=== Available records ===

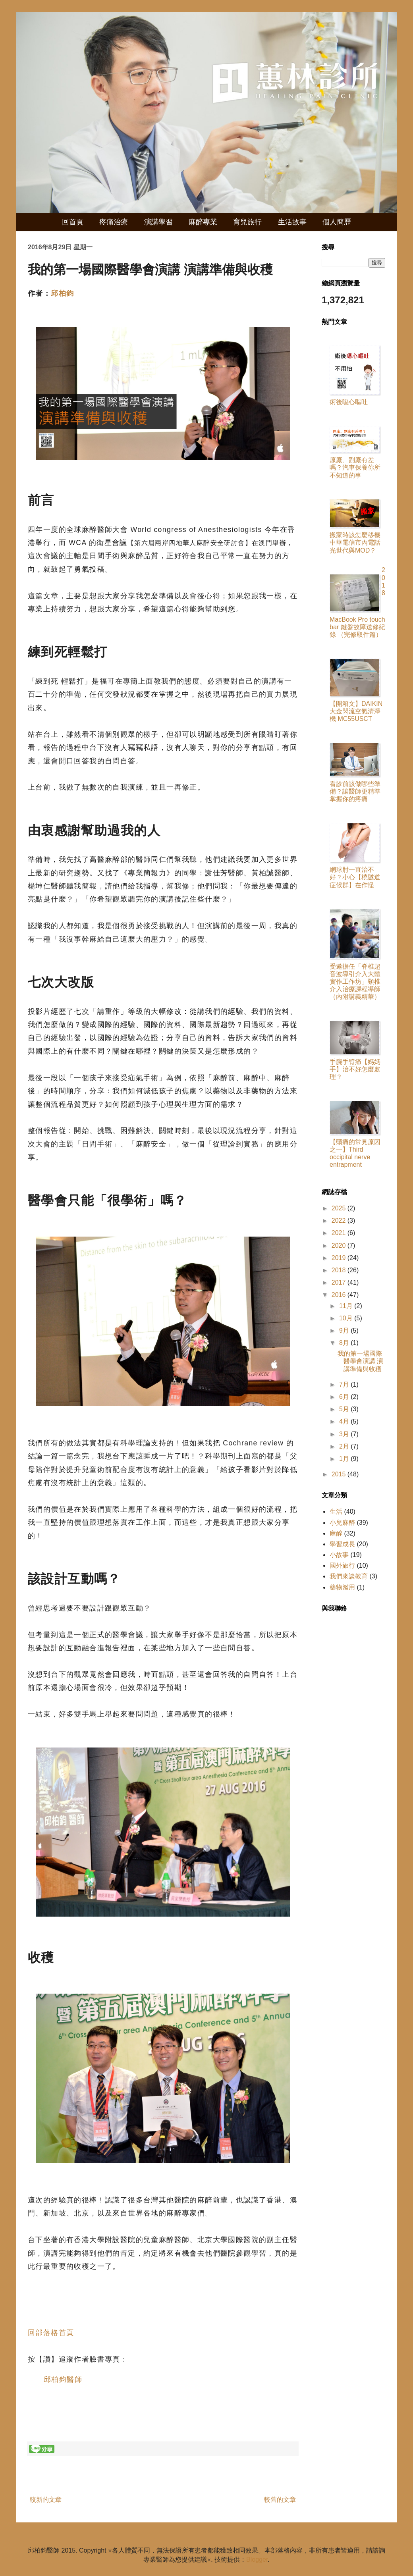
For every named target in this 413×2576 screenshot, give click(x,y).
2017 (339, 1282)
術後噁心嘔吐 (349, 402)
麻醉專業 (203, 222)
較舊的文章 (280, 2499)
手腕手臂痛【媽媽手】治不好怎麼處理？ (355, 1069)
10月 (346, 1318)
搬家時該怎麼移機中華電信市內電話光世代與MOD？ (355, 542)
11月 (346, 1305)
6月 (345, 1396)
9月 (345, 1330)
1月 (345, 1458)
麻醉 (336, 1533)
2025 (339, 1208)
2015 (339, 1474)
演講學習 (158, 222)
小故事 (339, 1554)
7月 (345, 1384)
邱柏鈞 (62, 293)
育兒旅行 (247, 222)
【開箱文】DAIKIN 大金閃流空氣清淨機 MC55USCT (356, 711)
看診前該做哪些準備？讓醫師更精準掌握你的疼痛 (355, 791)
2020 (339, 1245)
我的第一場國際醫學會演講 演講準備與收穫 (360, 1361)
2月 (345, 1446)
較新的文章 (46, 2499)
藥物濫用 (342, 1587)
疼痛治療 (113, 222)
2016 (339, 1294)
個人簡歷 (336, 222)
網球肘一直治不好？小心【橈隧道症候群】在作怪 (355, 877)
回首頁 (72, 222)
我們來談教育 (349, 1576)
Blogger (257, 2559)
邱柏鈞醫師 (63, 2379)
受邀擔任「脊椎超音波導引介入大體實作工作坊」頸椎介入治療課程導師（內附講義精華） (355, 981)
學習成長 (342, 1544)
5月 (345, 1409)
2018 (339, 1270)
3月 (345, 1434)
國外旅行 (342, 1565)
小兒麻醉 (342, 1522)
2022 (339, 1220)
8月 (345, 1342)
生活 (336, 1511)
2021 (339, 1232)
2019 (339, 1257)
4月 (345, 1421)
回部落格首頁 (51, 2333)
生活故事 (292, 222)
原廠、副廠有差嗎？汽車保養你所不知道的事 (355, 467)
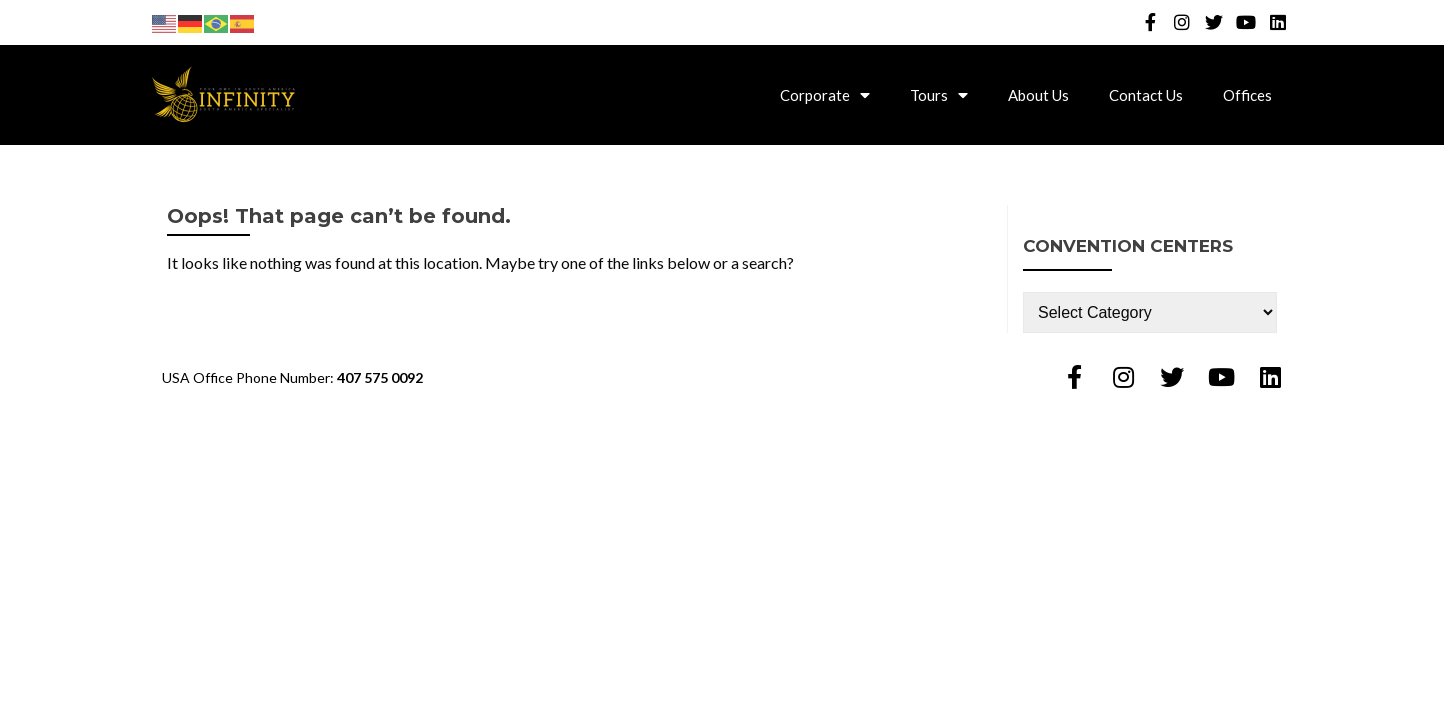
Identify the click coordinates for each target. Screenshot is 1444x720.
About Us (1038, 95)
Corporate (825, 95)
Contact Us (1146, 95)
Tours (939, 95)
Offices (1247, 95)
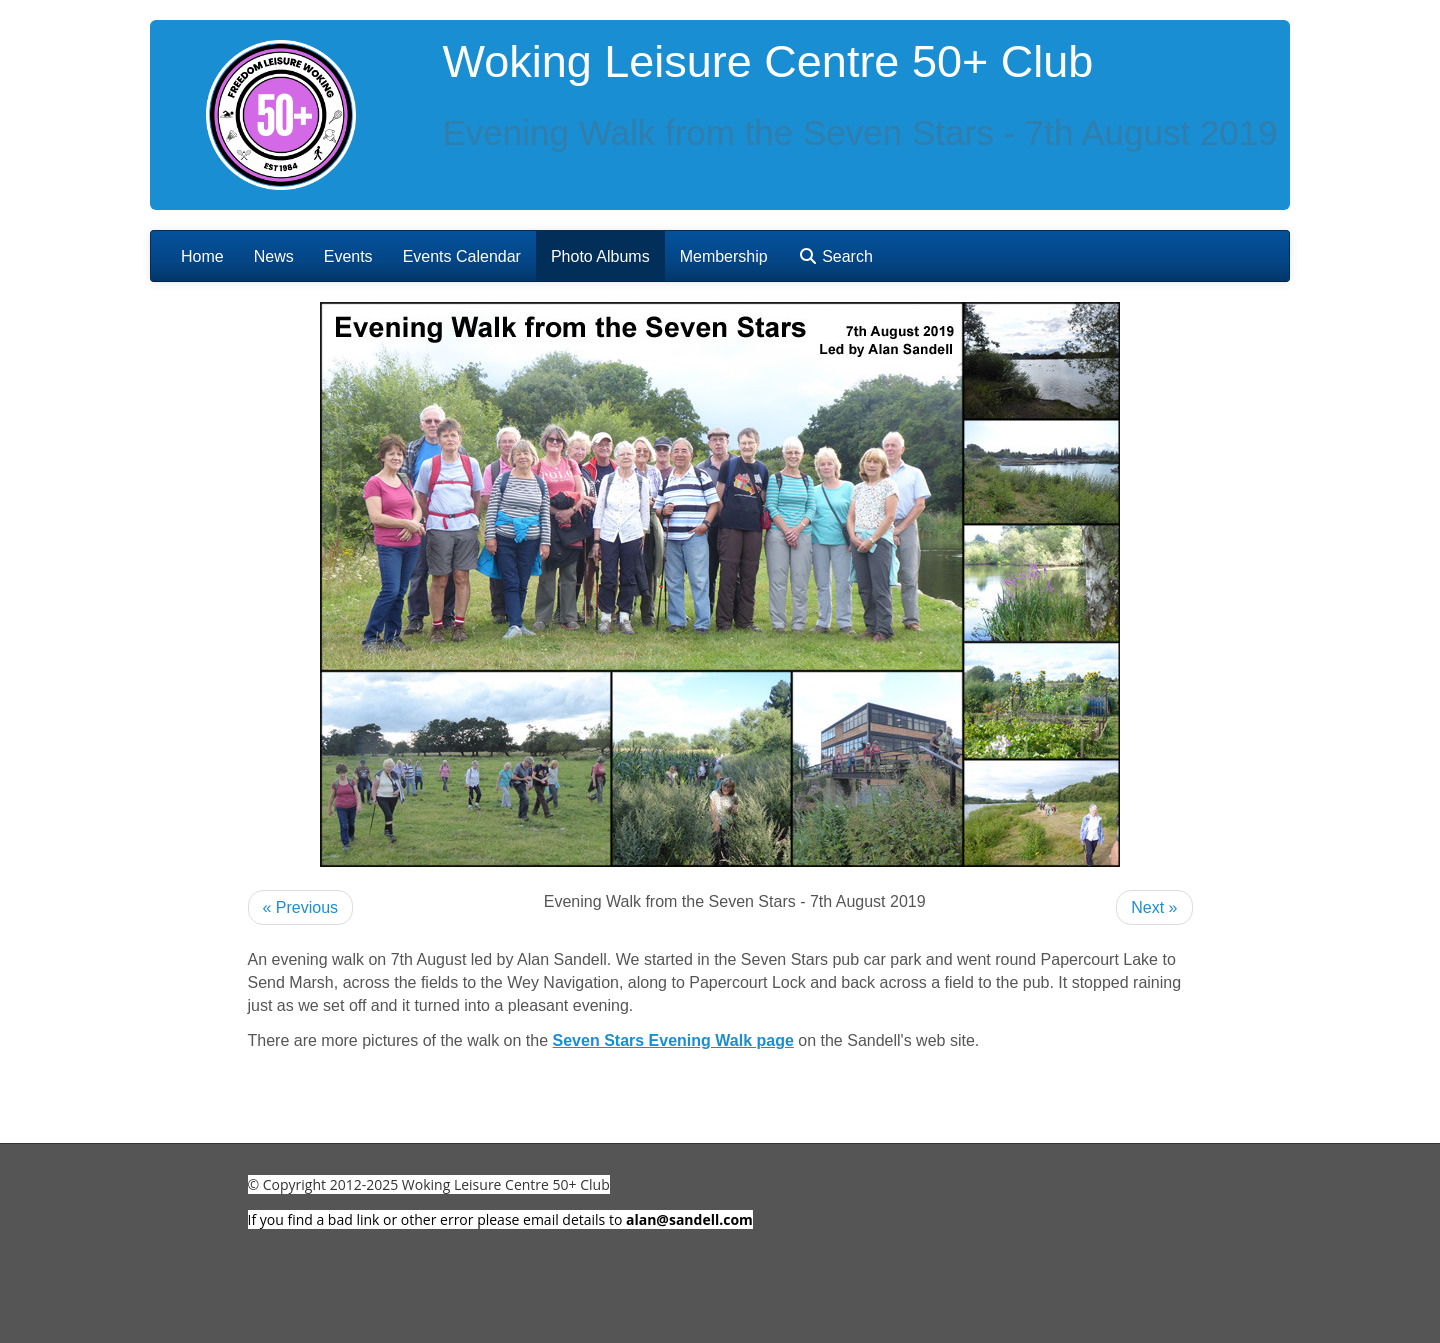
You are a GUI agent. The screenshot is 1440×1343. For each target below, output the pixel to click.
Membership (724, 256)
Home (202, 256)
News (274, 256)
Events (348, 256)
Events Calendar (462, 256)
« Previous (301, 907)
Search (835, 256)
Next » (1154, 907)
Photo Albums (600, 256)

===

### [Action item]
If a line in the material holds "click", copy it.

### [Answer]
For every named target in this 413×2576 screenshot, give click(x,y).
Identify the click coordinates for each target. Screenshot is 1444x720.
You are a GUI agent. The screenshot is 1440×1343. For each target below, output the pixel to click.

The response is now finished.